Напрасно. У входа ни души. Но это только кажется в первый момент, а во второй я получаю сбоку резкий удар в лицо. Схватившись за нос, я пытаюсь удержать хлынувшую кровь – рефлекс, ничего не поделаешь. Моя первая мысль – догнать этого красавца и проучить как следует, но он стоит на противоположном тротуаре и спокойно наблюдает за мной, усмехаясь, а убегает от меня совсем другой – я даже разглядеть его толком не успеваю, потому что он скрывается в проходном дворе.
Я поднимаюсь наверх. Из чулана выходит встревоженная Лиза.
– Он вас избил…
– Это не он.
– Кто же?
По пути в ванную я рассказываю, как все произошло, а она идет за мной по пятам, повторяя:
– Мне ужасно стыдно, просто ужасно! Все из-за меня, все из-за меня…
– Не беспокойтесь, – бормочу я, умывшись и осторожно промокая лицо полотенцем. – Такое со мной бывало. Хотя и давненько.
И ухожу в редакцию.
Возвращаясь вечером домой, я застаю в ярко освещенной гостиной всех квартирных жильцов, престарелые гладиаторы восседают в креслах, а Лиза с Илиевым – на диване.
Вот так. Я сношу из-за нее побои, а она знай себе флиртует. И это я – мизантроп?…

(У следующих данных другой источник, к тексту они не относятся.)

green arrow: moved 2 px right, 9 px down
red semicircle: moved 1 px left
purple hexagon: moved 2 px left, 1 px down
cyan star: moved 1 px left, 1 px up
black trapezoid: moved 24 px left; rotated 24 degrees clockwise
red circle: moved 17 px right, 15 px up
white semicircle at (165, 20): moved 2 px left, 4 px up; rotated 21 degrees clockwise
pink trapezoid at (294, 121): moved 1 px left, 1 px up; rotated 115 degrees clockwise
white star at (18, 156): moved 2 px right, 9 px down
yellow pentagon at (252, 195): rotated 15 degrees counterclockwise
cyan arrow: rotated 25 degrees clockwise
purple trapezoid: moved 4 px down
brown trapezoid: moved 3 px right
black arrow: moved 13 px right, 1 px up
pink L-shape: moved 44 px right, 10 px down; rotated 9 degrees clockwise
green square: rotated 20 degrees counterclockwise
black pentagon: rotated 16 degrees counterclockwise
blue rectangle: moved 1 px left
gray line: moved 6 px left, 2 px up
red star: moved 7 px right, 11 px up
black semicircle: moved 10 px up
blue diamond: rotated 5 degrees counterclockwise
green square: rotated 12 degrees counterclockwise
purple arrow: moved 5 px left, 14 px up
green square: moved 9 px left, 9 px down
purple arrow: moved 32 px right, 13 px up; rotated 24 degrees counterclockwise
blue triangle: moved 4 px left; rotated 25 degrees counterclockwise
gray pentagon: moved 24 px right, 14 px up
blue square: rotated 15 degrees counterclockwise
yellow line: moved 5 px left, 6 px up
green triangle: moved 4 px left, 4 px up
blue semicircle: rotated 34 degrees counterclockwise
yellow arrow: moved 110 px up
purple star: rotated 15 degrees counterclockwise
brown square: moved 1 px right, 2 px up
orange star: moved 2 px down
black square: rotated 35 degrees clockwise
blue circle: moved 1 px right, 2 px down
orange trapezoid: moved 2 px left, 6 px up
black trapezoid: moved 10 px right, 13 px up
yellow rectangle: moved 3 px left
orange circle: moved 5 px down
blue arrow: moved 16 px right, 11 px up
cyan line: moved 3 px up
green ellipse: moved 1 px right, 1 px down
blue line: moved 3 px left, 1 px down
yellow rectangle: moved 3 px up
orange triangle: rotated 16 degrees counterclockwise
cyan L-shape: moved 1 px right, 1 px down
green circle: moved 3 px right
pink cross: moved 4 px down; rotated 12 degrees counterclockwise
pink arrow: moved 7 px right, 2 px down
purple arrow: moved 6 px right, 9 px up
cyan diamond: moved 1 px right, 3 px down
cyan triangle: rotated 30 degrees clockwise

– Вовремя подоспели, – радушно встречает меня Лиза. – Сейчас фильм начнется.
Мне не хочется смотреть фильм, но открыто демонстрировать свою мизантропию неудобно, поэтому я тоже сажусь на диван – по другую сторону Лизы. Хорошо, что хоть мое место не занято.
– Может, погасить часть ламп? – спрашиваю я, лишь бы не молчать.
– Пускай горят, – возражает Димов. – Я где-то читал, что так полезней для зрения.
Он читает, это правда, хотя к книжным червям, что точат толстые фолианты и делают из них выписки, его не причислишь. Он относится к той категории читателей, которые выстраиваются в длинные очереди у соседнего киоска ради буклетов БТА и выуживают из газетных статей новости о научно-технической революции.
– Свет не мешает, – поддерживает Лиза отца. – Только очень уж бросается в глаза пятно на стене. Сколько ни терла его, ничего не выходит, оно даже, кажется, становится все больше. Ну как назло!
Действительно, прямо напротив нас, чуть выше дубовых панелей, четко вырисовывается на серой стене пятно, похожее на черное солнце или на огромного страшного паука.
– Ничего, к весне мы покрасим стены масляной краской, – говорит инженер, которому явно по душе оптимистические проекты Лизы.
Несторов не участвует в нашей пустой болтовне – можно подумать, он целиком поглощен спортивной передачей. Но я не верю, что его сколько-нибудь волнуют события в области спорта, хотя своим внушительным видом он и напоминает старого борца.
Впрочем, недавно я его переименовал. Я называю его уже не Борцом, а Несси – есть, говорят, такое допотопное чудовище, якобы обитающее в Озере Лох-Несс. Так что допотопный Несторов зовется теперь Несси.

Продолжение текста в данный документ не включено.